According to a January, 27, 2014 article in The New Yorker,a 2008 Harvard Business School survey of professionals found that 94 percent of them worked fifty hours or more a week, and almost half worked in excess of sixty-five hours a week. American professionals are being worked to death. The work-related chronic fatigue and sleep-deprivation are driving the epidemic in depression, anxiety, and immune system deficiencies.
Short-term profit-driven corporations know that it is cheaper to work one person 100 hours than to pay 2 people to work 50 hours each, especially when a professional’s time is billed by the hour. American professionals have allowed their short-term profit-driven corporate cultures to dictate a social norm that frames their overwork, even to the point of death, as “dedication” and “commitment”. Because of the automation-driven global workforce glut, don’t look for American companies to willingly change their work-to-death cultures anytime soon. So what is the professional who prefers not to die for their paycheck to do? Many are saying “See ya” to their corporate death trap and starting their own business.

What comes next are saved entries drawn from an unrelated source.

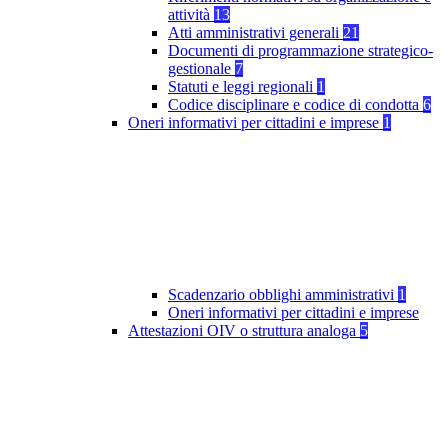
attività
13
Atti amministrativi generali
21
Documenti di programmazione strategico-
gestionale
7
Statuti e leggi regionali
1
Codice disciplinare e codice di condotta
6
Oneri informativi per cittadini e imprese
1
Scadenzario obblighi amministrativi
1
Oneri informativi per cittadini e imprese
Attestazioni OIV o struttura analoga
5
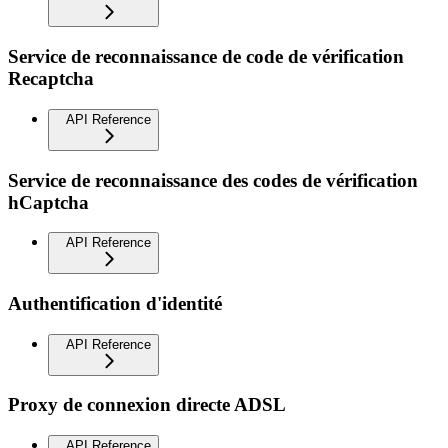
Service de reconnaissance de code de vérification
Recaptcha
API Reference
Service de reconnaissance des codes de vérification
hCaptcha
API Reference
Authentification d'identité
API Reference
Proxy de connexion directe ADSL
API Reference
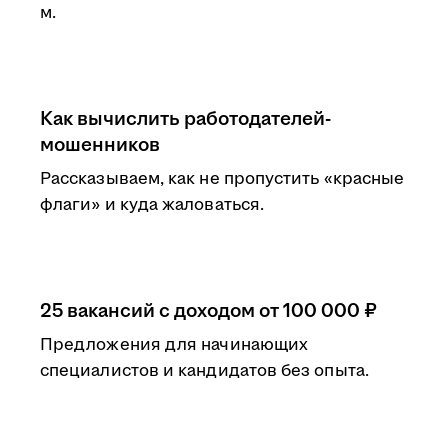
м.
Как вычислить работодателей-
мошенников
Рассказываем, как не пропустить «красные
флаги» и куда жаловаться.
25 вакансий с доходом от 100 000 ₽
Предложения для начинающих
специалистов и кандидатов без опыта.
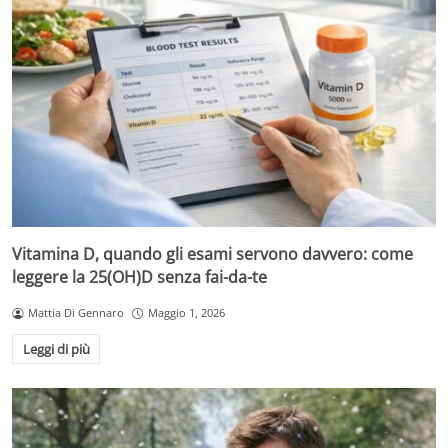
Vitamina D, quando gli esami servono davvero: come
leggere la 25(OH)D senza fai-da-te
Mattia Di Gennaro
Maggio 1, 2026
Leggi di più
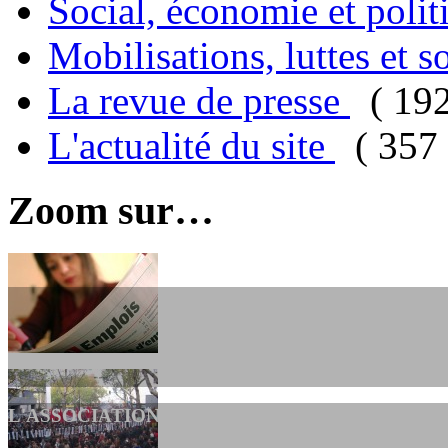
Social, économie et poli
Mobilisations, luttes et s
La revue de presse
( 19
L'actualité du site
( 357 
Zoom sur…
L'ASSOCIATION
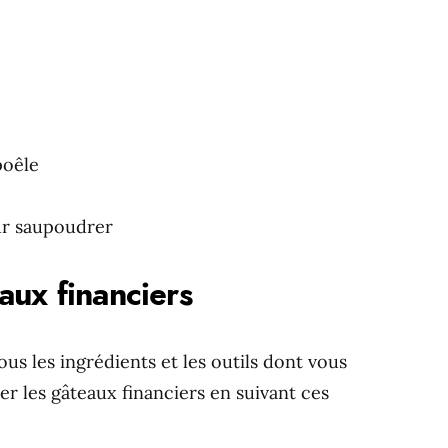
poêle
ur saupoudrer
aux financiers
us les ingrédients et les outils dont vous
 les gâteaux financiers en suivant ces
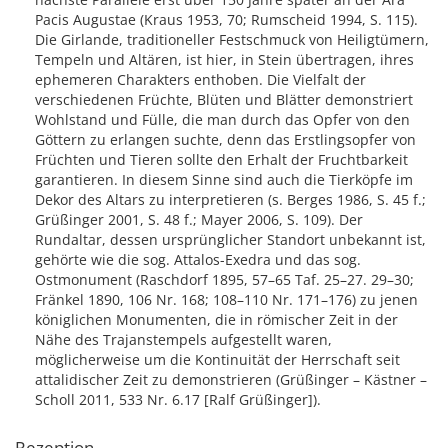
Pacis Augustae (Kraus 1953, 70; Rumscheid 1994, S. 115).
Die Girlande, traditioneller Festschmuck von Heiligtümern,
Tempeln und Altären, ist hier, in Stein übertragen, ihres
ephemeren Charakters enthoben. Die Vielfalt der
verschiedenen Früchte, Blüten und Blätter demonstriert
Wohlstand und Fülle, die man durch das Opfer von den
Göttern zu erlangen suchte, denn das Erstlingsopfer von
Früchten und Tieren sollte den Erhalt der Fruchtbarkeit
garantieren. In diesem Sinne sind auch die Tierköpfe im
Dekor des Altars zu interpretieren (s. Berges 1986, S. 45 f.;
Grüßinger 2001, S. 48 f.; Mayer 2006, S. 109). Der
Rundaltar, dessen ursprünglicher Standort unbekannt ist,
gehörte wie die sog. Attalos-Exedra und das sog.
Ostmonument (Raschdorf 1895, 57–65 Taf. 25–27. 29–30;
Fränkel 1890, 106 Nr. 168; 108–110 Nr. 171–176) zu jenen
königlichen Monumenten, die in römischer Zeit in der
Nähe des Trajanstempels aufgestellt waren,
möglicherweise um die Kontinuität der Herrschaft seit
attalidischer Zeit zu demonstrieren (Grüßinger – Kästner –
Scholl 2011, 533 Nr. 6.17 [Ralf Grüßinger]).
Rezeption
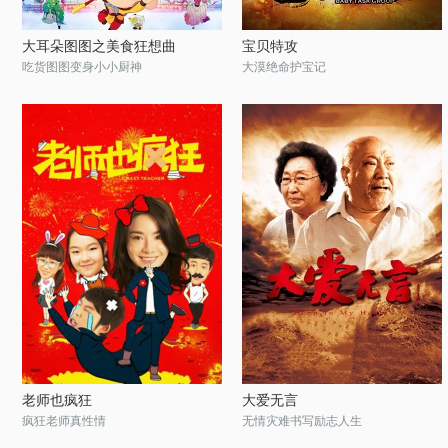
大耳朵图图之美食狂想曲
宝贝特攻
吃货图图变身小小厨神
大漠绝命护宝记
老师也疯狂
大爱无言
疯狂老师真性情
无情灾难书写励志人生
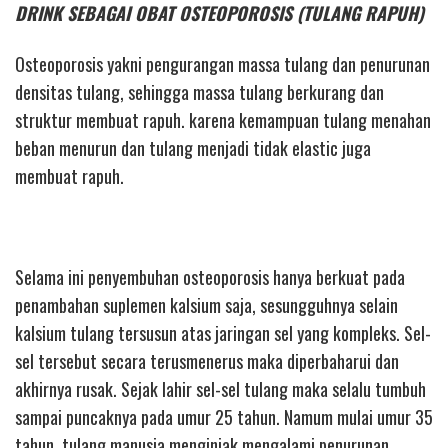
DRINK SEBAGAI OBAT OSTEOPOROSIS (TULANG RAPUH)
Osteoporosis yakni pengurangan massa tulang dan penurunan
densitas tulang, sehingga massa tulang berkurang dan
struktur membuat rapuh. karena kemampuan tulang menahan
beban menurun dan tulang menjadi tidak elastic juga
membuat rapuh.
Selama ini penyembuhan osteoporosis hanya berkuat pada
penambahan suplemen kalsium saja, sesungguhnya selain
kalsium tulang tersusun atas jaringan sel yang kompleks. Sel-
sel tersebut secara terusmenerus maka diperbaharui dan
akhirnya rusak. Sejak lahir sel-sel tulang maka selalu tumbuh
sampai puncaknya pada umur 25 tahun. Namum mulai umur 35
tahun, tulang manusia menginjak mengalami penurunan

According to a recent article in Forbes, every month more than 2 million Americans are voluntarily leaving their jobs, and 32 percent of those remaining in their jobs are looking for a better one. Women in particular are leaving so they can start their own business. A compelling factor is that it is faster, easier, and cheaper to start a business than ever before, which tremendously mitigates risk. The startup trend is not only affecting employed professionals. Being your own boss has a growing appeal to new college graduates, of which 20 percent say want to start their own business.
What does the entrepreneurship pull on American’s workforce mean for American corporations? Business Insider reports that 40 percent of the American workforce is expected to be self-employed by 2020. Those who have the best business skills will succeed, and consequently won’t be returning to the corporate labor pool. This will prompt American corporations to continue outsourcing where they can. Where they can’t, they’ll have to figure out how to make do with a lower-skilled labor force, or they’ll have to create a working environment that won’t repel the best and brightest by working them to death.